Like all I needed to do was update the external drive in the device manager of windows 10 where the external drive was in the others section with an /!\ mark on it with the official drive software that came with the package.

This should not be needed. Updates like that needing to be repeated show an error in the bios.

If you do the switch of the efi as noted before it is very easy (even standard) to have the grub menu show windows as an option and then it is easy to teach others how to select which OS to boot.

This seems an ideal situation where you can encourage your siblings to experiment and learn to use linux as well. Simply set up an account on fedora for them so they can learn and play! :innocent:
As long as you do not give them sudo (administrator) access they cannot break your system. :grinning:

Thanks for the suggestions but I don’t think my siblings have any interest in other OS’s except windows.

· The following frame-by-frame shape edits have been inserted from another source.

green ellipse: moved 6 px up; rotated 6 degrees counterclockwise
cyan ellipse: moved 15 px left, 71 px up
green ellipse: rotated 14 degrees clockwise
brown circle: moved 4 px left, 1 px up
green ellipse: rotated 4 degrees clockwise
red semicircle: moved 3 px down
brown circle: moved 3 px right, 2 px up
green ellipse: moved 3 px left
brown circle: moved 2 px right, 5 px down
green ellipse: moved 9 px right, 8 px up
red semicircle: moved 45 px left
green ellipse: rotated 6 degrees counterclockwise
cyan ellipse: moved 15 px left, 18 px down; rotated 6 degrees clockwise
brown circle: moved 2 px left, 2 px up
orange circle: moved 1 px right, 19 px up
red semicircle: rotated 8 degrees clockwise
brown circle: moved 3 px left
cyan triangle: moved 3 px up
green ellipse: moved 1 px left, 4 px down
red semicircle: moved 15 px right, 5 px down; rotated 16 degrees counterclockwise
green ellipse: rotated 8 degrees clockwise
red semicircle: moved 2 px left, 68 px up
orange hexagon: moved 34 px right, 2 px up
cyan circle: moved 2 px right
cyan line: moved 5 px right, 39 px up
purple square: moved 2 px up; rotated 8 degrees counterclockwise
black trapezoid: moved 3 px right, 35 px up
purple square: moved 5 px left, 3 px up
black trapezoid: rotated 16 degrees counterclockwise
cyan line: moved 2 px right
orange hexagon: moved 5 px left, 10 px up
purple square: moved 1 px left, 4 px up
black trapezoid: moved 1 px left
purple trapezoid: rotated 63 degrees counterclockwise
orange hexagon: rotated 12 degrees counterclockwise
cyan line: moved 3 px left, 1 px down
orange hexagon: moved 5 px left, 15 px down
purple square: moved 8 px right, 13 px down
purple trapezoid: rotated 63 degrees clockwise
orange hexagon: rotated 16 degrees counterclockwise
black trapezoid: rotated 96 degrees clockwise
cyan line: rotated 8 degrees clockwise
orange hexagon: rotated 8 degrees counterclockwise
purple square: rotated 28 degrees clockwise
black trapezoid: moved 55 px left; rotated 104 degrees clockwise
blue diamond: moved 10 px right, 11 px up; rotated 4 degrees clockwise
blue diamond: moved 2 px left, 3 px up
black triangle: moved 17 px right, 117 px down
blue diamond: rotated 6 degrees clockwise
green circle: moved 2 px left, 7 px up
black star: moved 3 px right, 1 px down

[People who are here for a solution just turn back or skip the next 6 paras which are just sibling issues]

They’re like > BRO why da duck do you install other OS on our computer? just use windows and I say > I have my reasons.

One of them being the fact that they have zero interest towards Linux so they won’t be messing with my files and all which are usually are in the trash in windows

They very often mistake my python files as some virus bcoz I create some bots to automate my work. And when they by mistake run those files.

The bot is like :
wait one second, Press F2, press home, press delete three times, press enter, press down-arrow-key and then loop this process a definite number of times.

And in wrong occasions that sequence of buttons can start wrecking havoc. And then they be like alt f4 and then delete my .py file.

And about giving them other users I’ll rather not as it won’t do much difference. They just don’t care about anything except windows.